Records contained in a dataset:
+ + + + + + +

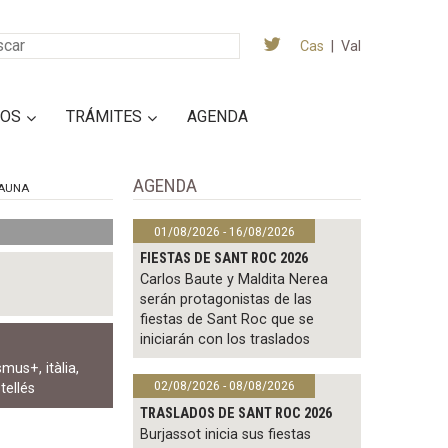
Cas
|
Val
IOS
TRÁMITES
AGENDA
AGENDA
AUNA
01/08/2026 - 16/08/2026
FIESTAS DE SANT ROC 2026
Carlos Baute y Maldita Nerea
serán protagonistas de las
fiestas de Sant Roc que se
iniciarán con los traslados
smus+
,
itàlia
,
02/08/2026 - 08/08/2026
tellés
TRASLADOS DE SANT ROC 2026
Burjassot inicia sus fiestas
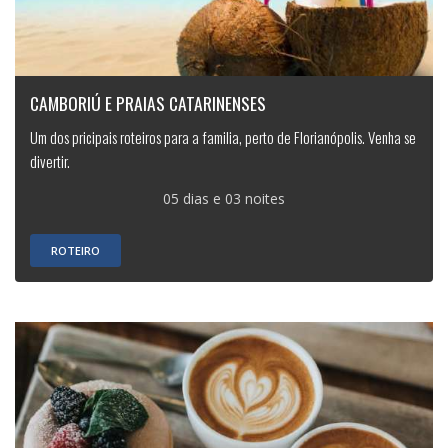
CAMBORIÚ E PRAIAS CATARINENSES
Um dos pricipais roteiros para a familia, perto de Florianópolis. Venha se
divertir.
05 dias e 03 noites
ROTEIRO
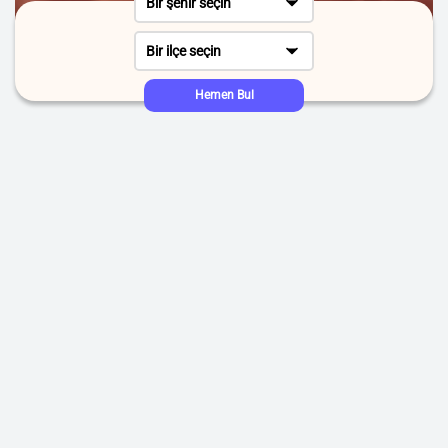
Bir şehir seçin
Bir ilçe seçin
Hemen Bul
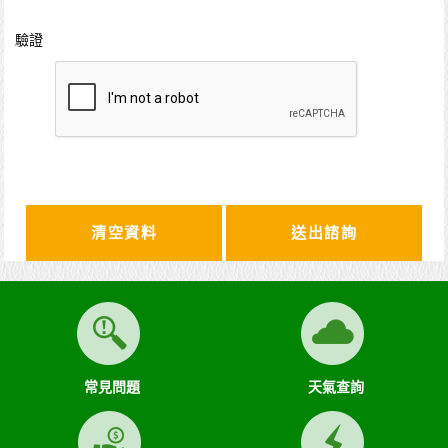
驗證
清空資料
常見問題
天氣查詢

+ + + + + + +

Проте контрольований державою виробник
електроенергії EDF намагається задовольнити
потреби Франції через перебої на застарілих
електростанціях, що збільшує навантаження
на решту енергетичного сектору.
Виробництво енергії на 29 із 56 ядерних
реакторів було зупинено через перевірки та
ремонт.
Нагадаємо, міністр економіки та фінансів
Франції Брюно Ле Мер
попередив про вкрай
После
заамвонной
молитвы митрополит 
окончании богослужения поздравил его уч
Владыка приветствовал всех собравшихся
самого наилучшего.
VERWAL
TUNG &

+ + + + + + +

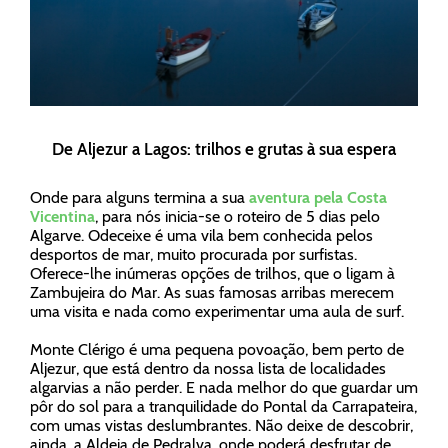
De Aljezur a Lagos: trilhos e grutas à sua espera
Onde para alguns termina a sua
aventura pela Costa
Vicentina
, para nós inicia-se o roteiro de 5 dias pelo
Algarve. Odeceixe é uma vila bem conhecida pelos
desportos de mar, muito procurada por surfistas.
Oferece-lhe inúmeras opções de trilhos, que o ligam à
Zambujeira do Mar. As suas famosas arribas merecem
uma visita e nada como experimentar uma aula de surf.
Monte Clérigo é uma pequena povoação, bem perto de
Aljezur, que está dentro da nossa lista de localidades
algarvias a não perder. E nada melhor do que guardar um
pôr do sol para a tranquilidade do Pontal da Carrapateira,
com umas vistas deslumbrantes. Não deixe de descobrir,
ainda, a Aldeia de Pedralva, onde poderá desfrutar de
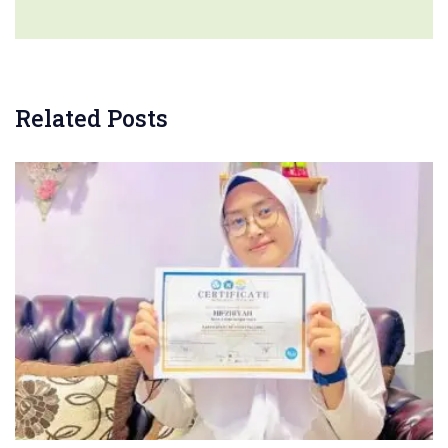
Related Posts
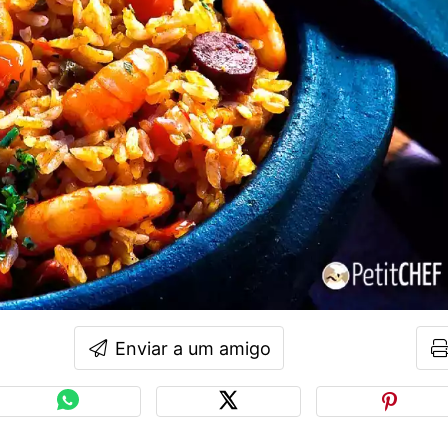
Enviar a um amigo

+ + + + + + +

Among the lines above, list those that contain the word "trilhos".

#### PROBLEM SOLUTION:
De Aljezur a Lagos: trilhos e grutas à sua espera
Oferece-lhe inúmeras opções de trilhos, que o ligam à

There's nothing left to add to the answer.